187

I'm learning multivariate analysis and I have learnt linear algebra for two semester when I was a freshman.

Eigenvalue and eigenvector is easy to calculate and the concept is not difficult to understand.I found that there are many application of eigenvalue and eigenvector in multivariate analysis. For example

In principal components, proportion of total population variance due to kth principal component equal $$\frac{\lambda_k}{\lambda_1+\lambda_2+...\lambda_k}$$

I think eigenvalue product corresponding eigenvector has same effect as the matrix product eigenvector geometrically.

I think my former understanding may be too naive so that I cannot find the link between eigenvalue and its application in principal components and others.

I know how to induce almost every step form the assumption to the result mathematically. I'd like to know how to intuitively or geometrically understand eigenvalue and eigenvector in the context of multivariate analysis(in linear algebra is also good).

Thank you!

Martin Sleziak
  • 50,316
  • 18
  • 169
  • 342
Jill Clover
  • 4,597
  • 7
  • 29
  • 46
  • 4
    I guess you want intuition specifically for the application of eigenvalues and eigenvectors to principal components, in which case this previous question is closely related: [Why is the eigenvector of a covariance matrix equal to a principal component?](http://math.stackexchange.com/q/23596/856) –  Nov 24 '12 at 05:06
  • @RahulNarain Thank you! There are at least 5 application(factor analysis, canonical analysis....) of eigenvalues in multivariate analysis in my textbook. So.... – Jill Clover Nov 24 '12 at 05:14
  • 1
    You think that eigenvalues and eigenvectors are easy to understand. This is probably because you essentially deal with real symmetric matrices. For a general matrix, I don't think the two concepts are really that intuitive. – user1551 Nov 24 '12 at 10:14
  • @user1551 Could you share your ideas and answer the question? Thanks. – Jill Clover Nov 25 '12 at 04:33

7 Answers7

195

Personally, I feel that intuition isn't something which is easily explained. Intuition in mathematics is synonymous with experience and you gain intuition by working numerous examples. With my disclaimer out of the way, let me try to present a very informal way of looking at eigenvalues and eigenvectors.

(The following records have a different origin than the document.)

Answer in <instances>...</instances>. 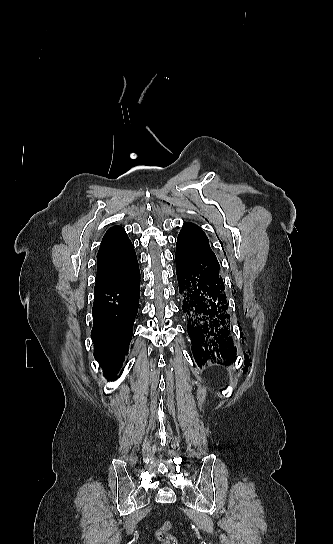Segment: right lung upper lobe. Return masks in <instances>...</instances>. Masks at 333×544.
I'll use <instances>...</instances> for the list:
<instances>
[{"label":"right lung upper lobe","instance_id":"cb5924a9","mask_svg":"<svg viewBox=\"0 0 333 544\" xmlns=\"http://www.w3.org/2000/svg\"><path fill=\"white\" fill-rule=\"evenodd\" d=\"M137 262L136 253L125 230L111 227L104 235L97 254L95 288L111 283L126 273Z\"/></svg>","mask_w":333,"mask_h":544}]
</instances>
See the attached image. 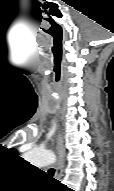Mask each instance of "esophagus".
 <instances>
[{"label": "esophagus", "mask_w": 114, "mask_h": 191, "mask_svg": "<svg viewBox=\"0 0 114 191\" xmlns=\"http://www.w3.org/2000/svg\"><path fill=\"white\" fill-rule=\"evenodd\" d=\"M57 150H58V162L55 171L56 179L60 180L62 176V171L64 167V157H65V149L63 145V137L62 134H59L57 140Z\"/></svg>", "instance_id": "esophagus-1"}]
</instances>
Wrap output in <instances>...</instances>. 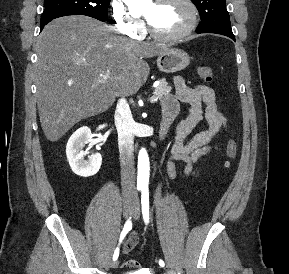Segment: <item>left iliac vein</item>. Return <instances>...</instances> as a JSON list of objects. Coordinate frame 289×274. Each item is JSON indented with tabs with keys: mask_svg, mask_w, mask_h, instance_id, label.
I'll return each mask as SVG.
<instances>
[{
	"mask_svg": "<svg viewBox=\"0 0 289 274\" xmlns=\"http://www.w3.org/2000/svg\"><path fill=\"white\" fill-rule=\"evenodd\" d=\"M140 215V205H139V201L136 200L134 203V207H133V217L134 219H138Z\"/></svg>",
	"mask_w": 289,
	"mask_h": 274,
	"instance_id": "1",
	"label": "left iliac vein"
}]
</instances>
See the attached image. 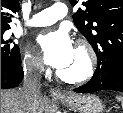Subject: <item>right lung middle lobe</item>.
I'll list each match as a JSON object with an SVG mask.
<instances>
[{
    "label": "right lung middle lobe",
    "mask_w": 123,
    "mask_h": 113,
    "mask_svg": "<svg viewBox=\"0 0 123 113\" xmlns=\"http://www.w3.org/2000/svg\"><path fill=\"white\" fill-rule=\"evenodd\" d=\"M9 28L1 29V62L6 64H16L21 61L18 45L12 44V39H8L6 31Z\"/></svg>",
    "instance_id": "obj_1"
}]
</instances>
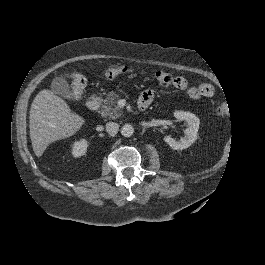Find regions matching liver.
I'll list each match as a JSON object with an SVG mask.
<instances>
[{
    "mask_svg": "<svg viewBox=\"0 0 265 265\" xmlns=\"http://www.w3.org/2000/svg\"><path fill=\"white\" fill-rule=\"evenodd\" d=\"M85 120L71 112L63 99L51 90L40 91L33 100L29 115L30 139L37 157L57 140L74 135Z\"/></svg>",
    "mask_w": 265,
    "mask_h": 265,
    "instance_id": "liver-1",
    "label": "liver"
}]
</instances>
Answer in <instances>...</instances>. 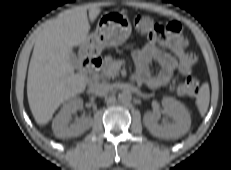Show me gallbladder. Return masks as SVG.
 <instances>
[{"instance_id": "obj_1", "label": "gallbladder", "mask_w": 231, "mask_h": 170, "mask_svg": "<svg viewBox=\"0 0 231 170\" xmlns=\"http://www.w3.org/2000/svg\"><path fill=\"white\" fill-rule=\"evenodd\" d=\"M71 59H72L73 64H75V56L73 52H71Z\"/></svg>"}]
</instances>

First, let us forget about principal component analysis for a little bit and ask ourselves exactly what eigenvectors and eigenvalues are. A typical introduction to spectral theory presents eigenvectors as vectors which are fixed in direction under a given linear transformation. The scaling factor of these eigenvectors is then called the eigenvalue. Under such a definition, I imagine that many students regard this as a minor curiosity, convince themselves that it must be a useful concept and then move on. It is not immediately clear, at least to me, why this should serve as such a central subject in linear algebra.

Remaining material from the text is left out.